Un protocollo, quello siglato, la cui efficienza si potrà testare da subito: fino al 12 aprile, data di scadenza delle iscrizioni all’asilo nido, le famiglie potranno effettuare le iscrizioni secondo la nuova modalità. Andando, dunque, al Caf per l’Isee, compileranno la domanda che sarà inoltrata direttamente dall’operatore. Resta comunque valida la modalità di iscrizione on line, in vigore già da un paio di anni.

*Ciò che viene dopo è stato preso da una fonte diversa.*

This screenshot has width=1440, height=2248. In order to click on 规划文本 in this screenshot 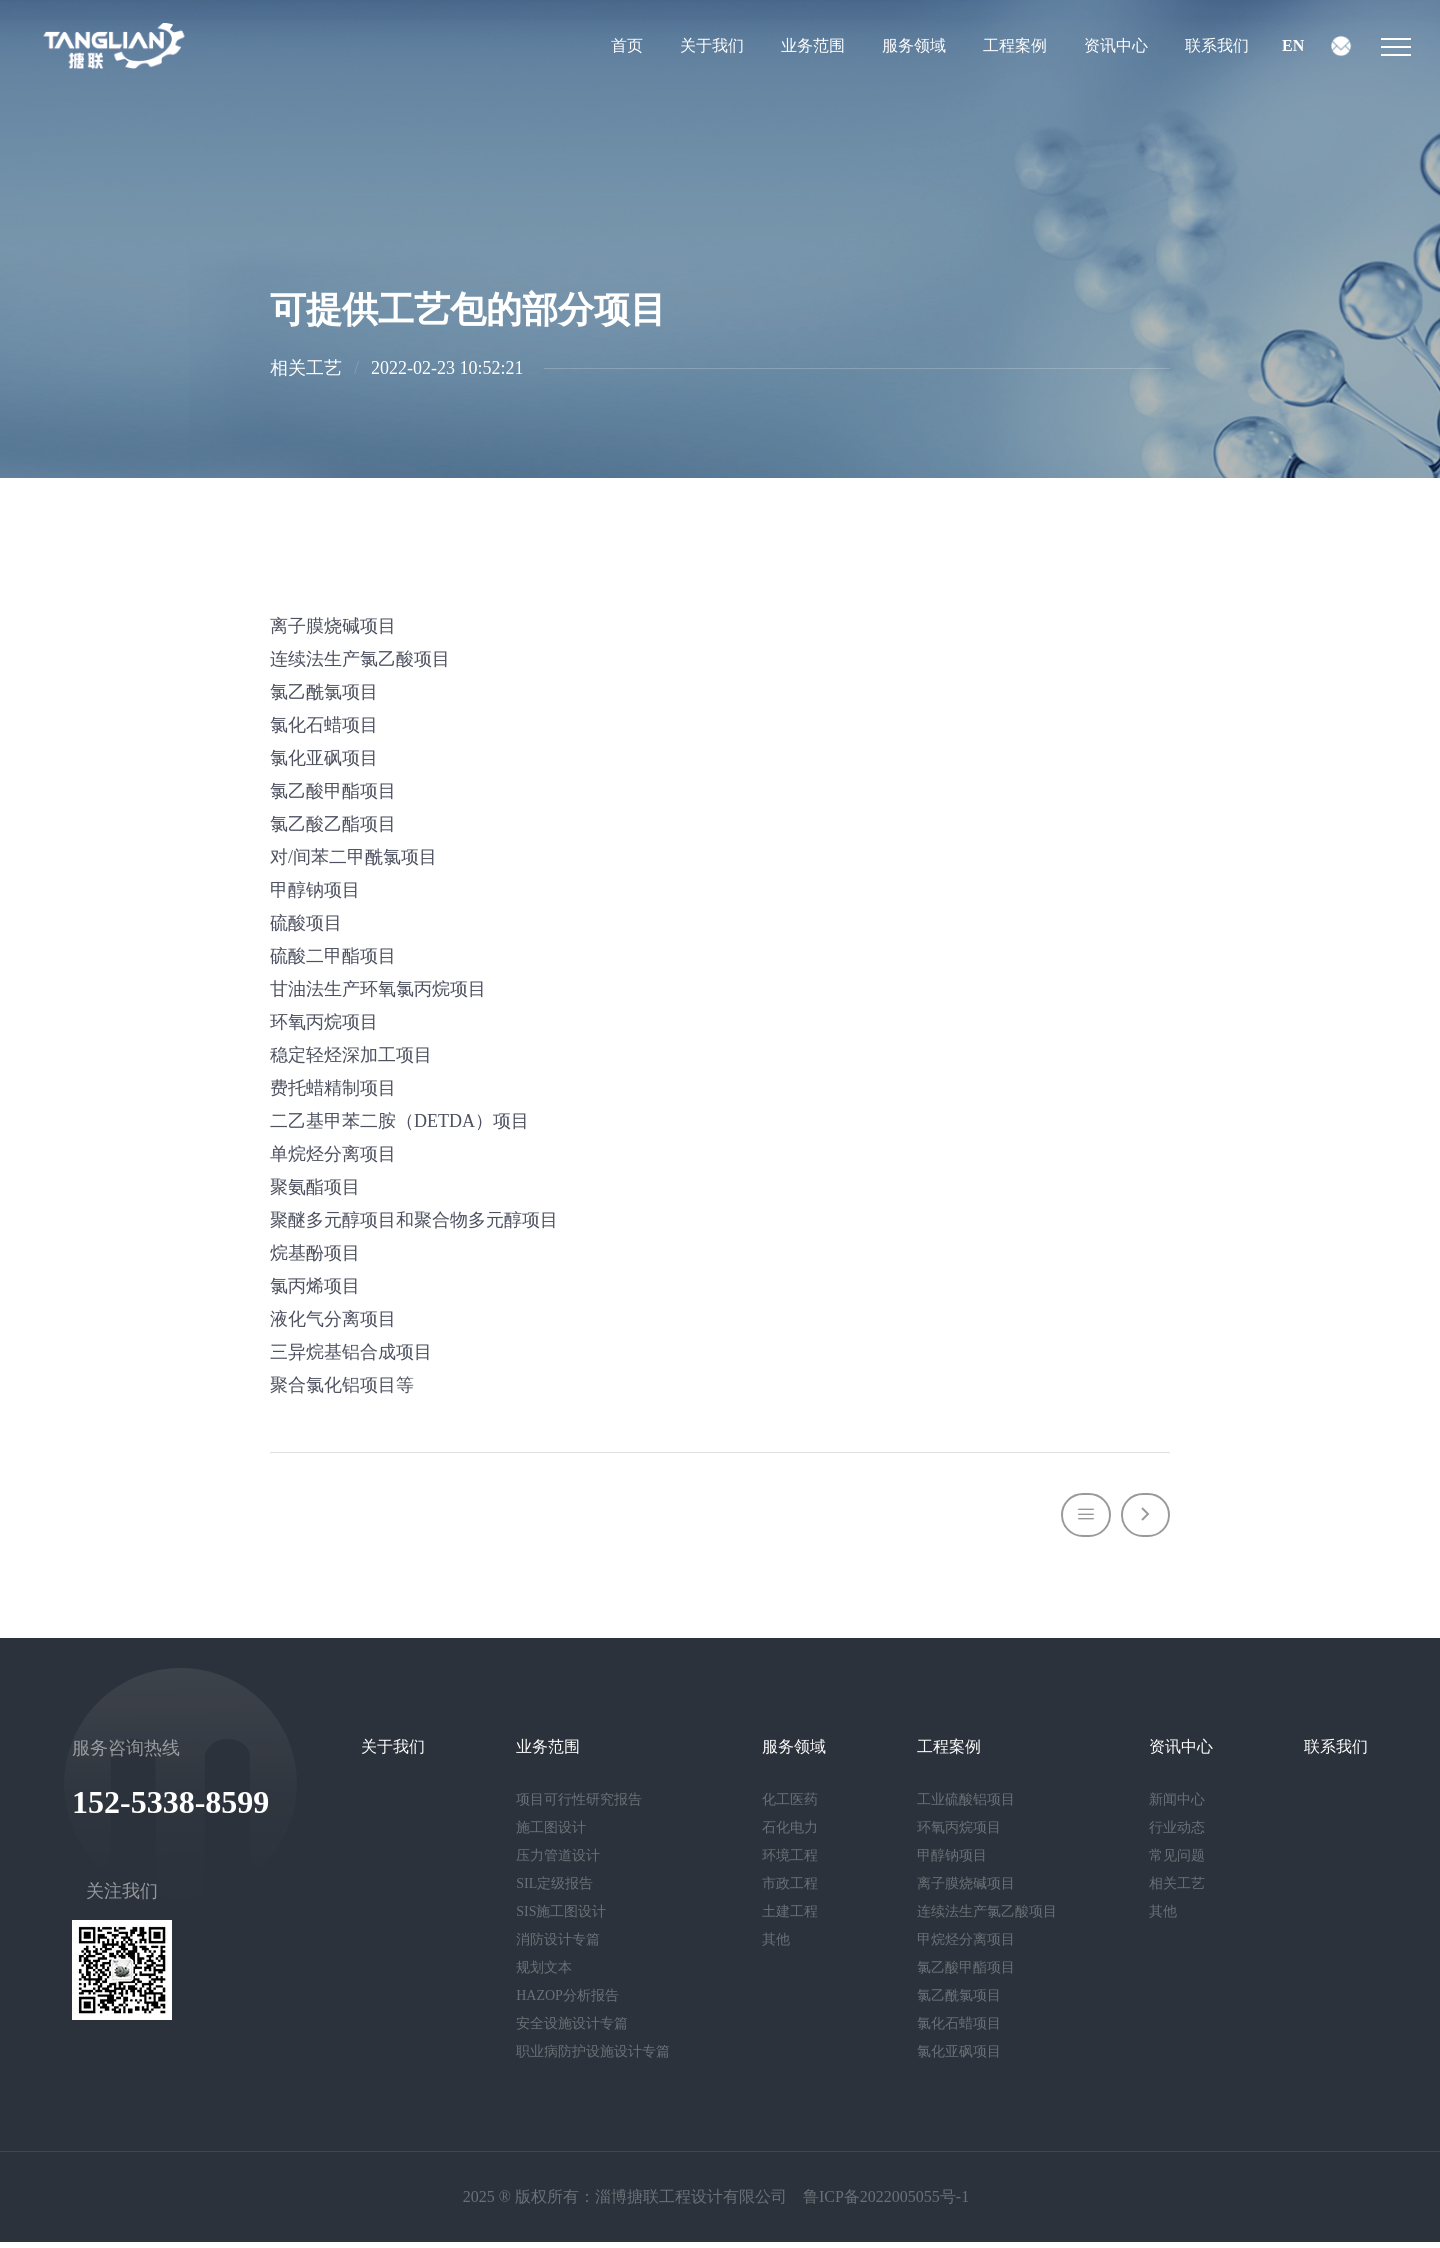 , I will do `click(544, 1974)`.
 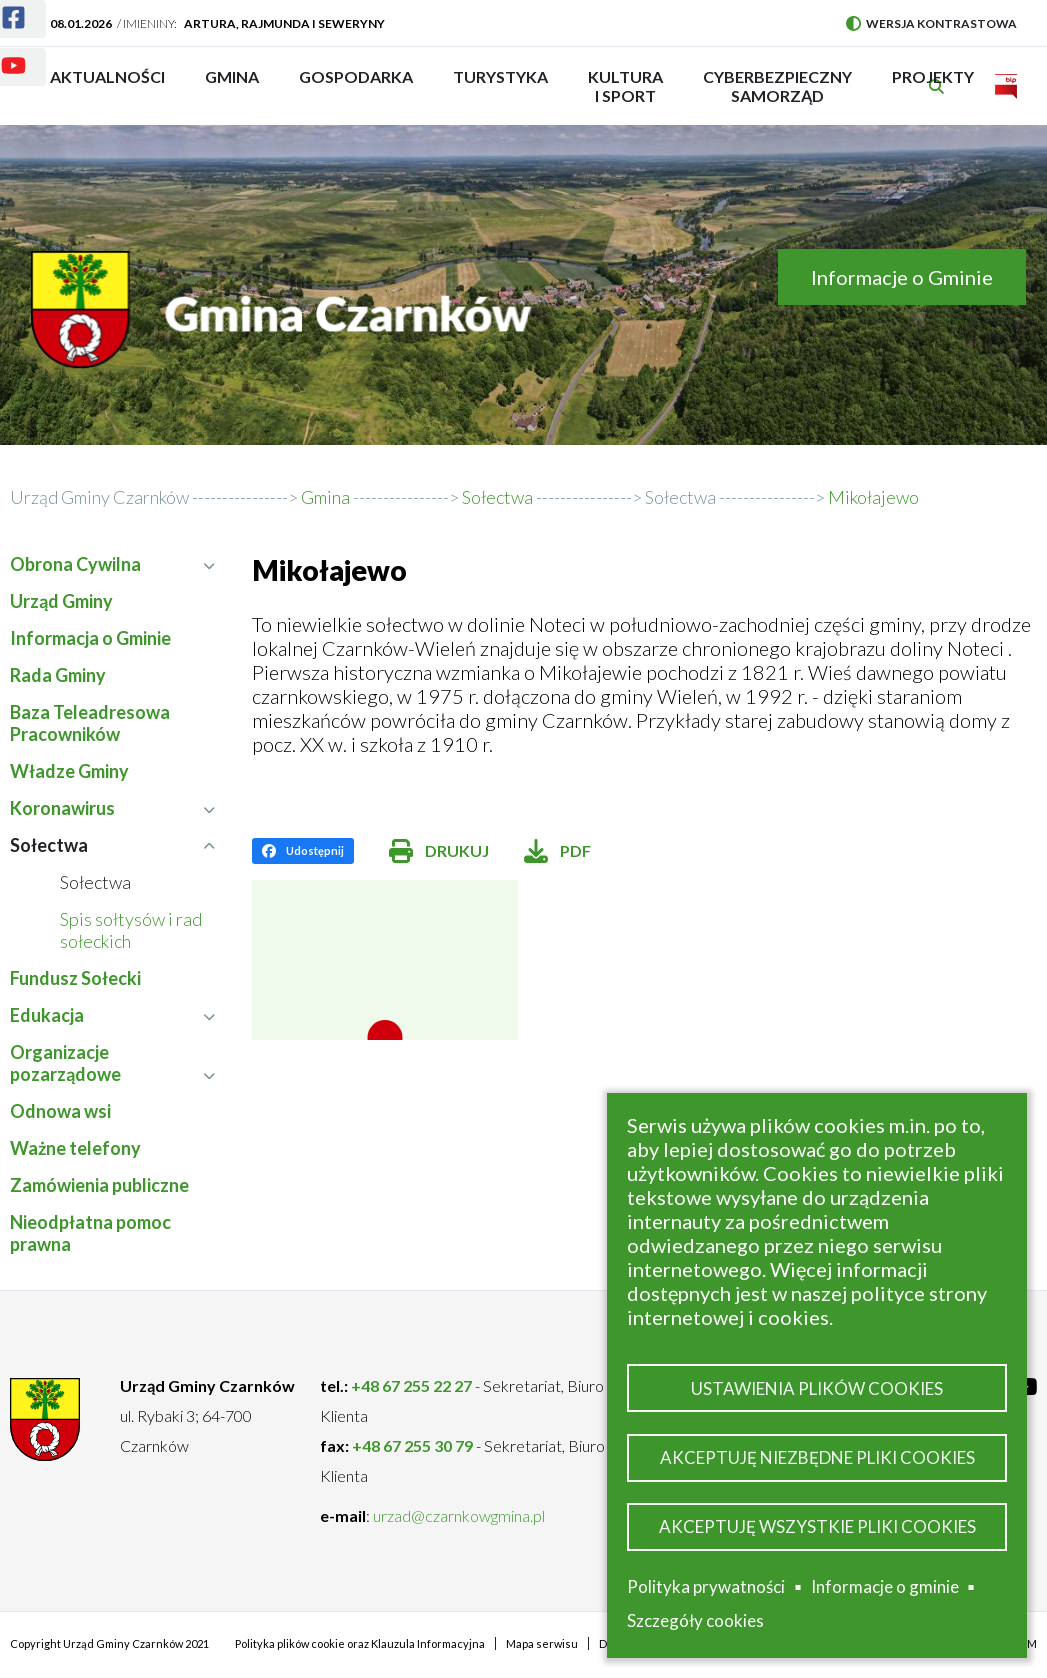 What do you see at coordinates (933, 86) in the screenshot?
I see `PROJEKTY` at bounding box center [933, 86]. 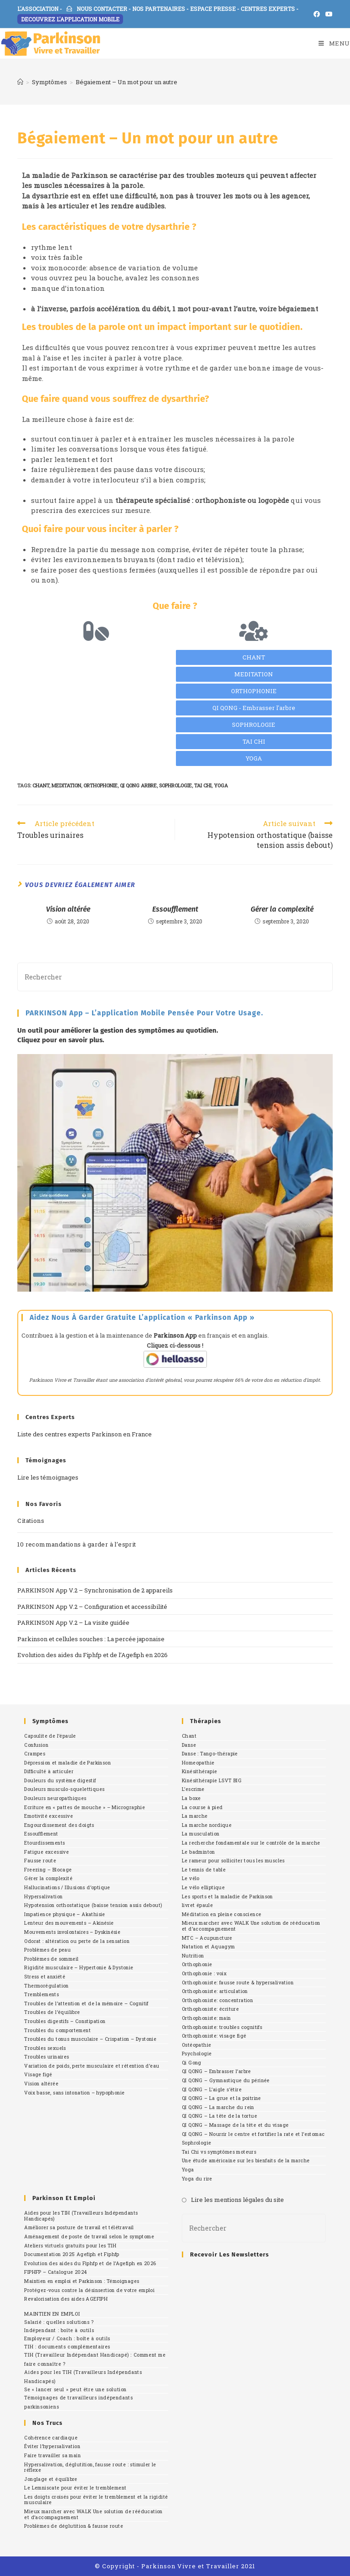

La stessa procedura “via Caf”, che evita attese estenuanti in coda al municipio, potrà essere seguita anche dalle circa 80mila famiglie che dovranno provvedere al pagamento della retta della mensa scolastica, e dal prossimo anno lo stesso discorso varrà anche per la scuola dell’infanzia.
Soddisfazione viene espressa in una nota da Angelo De Santis, coordinatore regionale del Lazio dell’associazione nazionale Famiglie Numerose: « Sappiamo bene quanto questo periodo di crisi metta a dura prova sia le famiglie che i conti pubblici, ma è solo valorizzando la sussidiarietà che si può uscire dalla crisi. Se si ha la volontà politica di investire sulla famiglia, si trovano anche la risorse». Concorde Emma Ciccarelli, presidente del Forum delle Associazioni Familiari del Lazi, convinta che l’accordo «agevolerà la vita delle famiglie romane», consentendo «un grande risparmio di tempo, di energie e di risorse che dimostra che quando si sceglie di fare il bene delle famiglie, si può realizzare moltissimo partendo anche solo da processi di semplificazione burocratica».